### Work to be completed
Could you repeat every record below exactly, leaving out the pictures?
-------- Dataset content --------
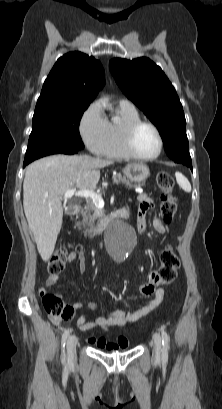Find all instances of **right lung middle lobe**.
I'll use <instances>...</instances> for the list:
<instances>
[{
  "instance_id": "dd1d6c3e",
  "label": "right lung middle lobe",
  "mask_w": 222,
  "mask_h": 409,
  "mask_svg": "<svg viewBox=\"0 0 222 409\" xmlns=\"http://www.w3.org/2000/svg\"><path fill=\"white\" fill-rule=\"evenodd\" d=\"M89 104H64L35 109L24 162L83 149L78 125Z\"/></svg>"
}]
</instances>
--------
### The completed task
Find all instances of **right lung middle lobe**.
I'll use <instances>...</instances> for the list:
<instances>
[{
  "instance_id": "dd1d6c3e",
  "label": "right lung middle lobe",
  "mask_w": 222,
  "mask_h": 409,
  "mask_svg": "<svg viewBox=\"0 0 222 409\" xmlns=\"http://www.w3.org/2000/svg\"><path fill=\"white\" fill-rule=\"evenodd\" d=\"M89 104H64L35 109L24 162L83 149L78 125Z\"/></svg>"
}]
</instances>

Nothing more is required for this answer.